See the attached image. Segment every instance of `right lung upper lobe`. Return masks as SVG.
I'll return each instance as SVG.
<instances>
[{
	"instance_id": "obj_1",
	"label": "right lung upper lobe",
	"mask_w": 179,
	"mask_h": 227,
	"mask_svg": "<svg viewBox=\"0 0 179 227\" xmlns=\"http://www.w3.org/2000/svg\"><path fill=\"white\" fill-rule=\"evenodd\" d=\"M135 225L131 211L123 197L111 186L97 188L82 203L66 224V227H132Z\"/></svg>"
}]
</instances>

------

Using the material above, output each line exactly as it appears.

Solution to the problem:
See the attached image. Segment every instance of `right lung upper lobe`. Return masks as SVG.
I'll return each instance as SVG.
<instances>
[{
	"instance_id": "obj_1",
	"label": "right lung upper lobe",
	"mask_w": 179,
	"mask_h": 227,
	"mask_svg": "<svg viewBox=\"0 0 179 227\" xmlns=\"http://www.w3.org/2000/svg\"><path fill=\"white\" fill-rule=\"evenodd\" d=\"M135 225L131 211L123 197L111 186L97 188L82 203L66 224V227H132Z\"/></svg>"
}]
</instances>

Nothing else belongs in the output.